I’ve seen Prof. Kevin Anderson and colleagues talking about the social pressure to downplay findings so they’re not dismissed by the mainstream as quacks. Some of them felt like if they spoke the unvarnished truth they wouldn’t be heard at all.


#203

Candy-coated auto donuts!


#204

Meanwhile in Alaska:


#205

Rain in Alaska in January… :dizzy_face:

Everything’s fine, folks. Just keep on shopping!


#206

And more and more fun to come. Gotta love rising oceans. Maybe Mar a largo gets flooded first?

ETA: Nah, it’ll be Bangladesh.


#207

And then my house, fuck :worried:

There’s this app the government made that shows the water level if the dikes break. I live above a store, but ground level is around 3 meters below sea level here, so my house gets flooded too. Great.


#208

#209

#210

So in the oversimplified version, the Little Ice Age happened because an estimated 50 million to 55 million people were wiped out by plague, causing not only a sudden drop in creating carbon dioxide by breathing, but also by no longer turning CO2-scrubbers (trees) into fuel and the forests reclaiming settled territory.
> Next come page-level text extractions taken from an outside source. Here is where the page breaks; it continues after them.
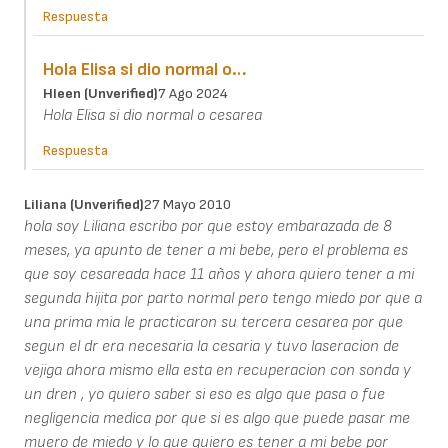
Respuesta
Hola Elisa si dio normal o…
Hleen (unverified)
7 Ago 2024
Hola Elisa si dio normal o cesarea
Respuesta
Liliana (unverified)
27 Mayo 2010
hola soy Liliana escribo por que estoy embarazada de 8
meses, ya apunto de tener a mi bebe, pero el problema es
que soy cesareada hace 11 años y ahora quiero tener a mi
segunda hijita por parto normal pero tengo miedo por que a
una prima mia le practicaron su tercera cesarea por que
segun el dr era necesaria la cesaria y tuvo laseracion de
vejiga ahora mismo ella esta en recuperacion con sonda y
un dren , yo quiero saber si eso es algo que pasa o fue
negligencia medica por que si es algo que puede pasar me
muero de miedo y lo que quiero es tener a mi bebe por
At first, it seems a stretch. But mainly because we got used to the volcano theory.

And the more I think about it, the more I realise it is a possibility.


#211

Note that the genocide was only one of many contributing factors (and wasn’t only due to plague). The volcanoes etc played a role as well.
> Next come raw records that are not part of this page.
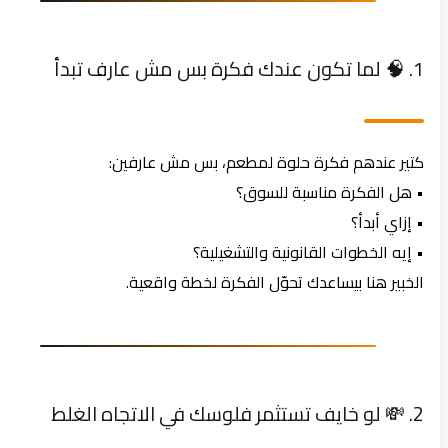
1. 🧠 لما تكون عندك فكرة بس مش عارف تبدأ
كتير عندهم فكرة حلوة لمطعم، بس مش عارفين:
• هل الفكرة مناسبة للسوق؟
• إزاي أبدأ؟
• إيه الخطوات القانونية والتشغيلية؟
الخبير هنا بيساعدك تحوّل الفكرة لخطة واقعية.
2. 💸 لو خايف تستثمر فلوسك في الاتجاه الغلط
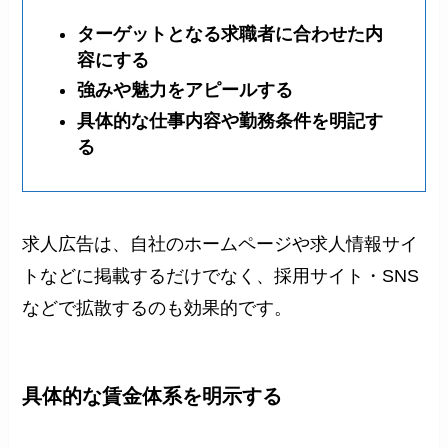
ターゲットとなる求職者に合わせた内
容にする
強みや魅力をアピールする
具体的な仕事内容や勤務条件を明記す
る
求人広告は、自社のホームページや求人情報サイ
トなどに掲載するだけでなく、採用サイト・SNS
などで拡散するのも効果的です。
具体的な賃金体系を明示する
(and human respiration doesn’t actually generate CO2; we just expel what we inhale)


#212

Oh, I agree mostly. After all, I was oversimplifying. Just like it’s an oversimplification that humans don’t generate CO2 but mostly just exhale what we inhale*, since humans only produce roughly one kilogram of CO2 per person per day.


#213

You’re right, I didn’t think of the extra carb-burning bit.


#214

#215

A good place for this:

“…in recent years, scientists noticed something unusual: Magnetic north’s routine plod has shifted into high gear, sending it galloping across the Northern Hemisphere—and no one can entirely explain why.”

“In the mid 1900s, the north magnetic pole was lumbering along at less than a hundred feet each day, adding up to less than seven miles of difference each year. But in the '90s, this started to change. By the early aughts, magnetic north was chugging along at some 34 miles each year.”

Good thing that science says a complete flip of the poles would take a “few thousand years”.


#216

Wow.


#217

The “third pole”

The linked report is an open-access downloadable book.


#218

Not exactly anthropogenic climate change, but certainly another global change to be aware of.


#219

#220

Yet more reminders that “weather” is not climate, and our experience of it is all relative. Your grandpa is right when he calls us wimps for griping about these cold spells. “This ain’t cold! You shoulda seen it in '36. Now that was a cold spell!”


#221

While the article states that Orcas can be found in oceans around the globe, I’ve never heard of Orcas being in or near Virginia waters. Ever.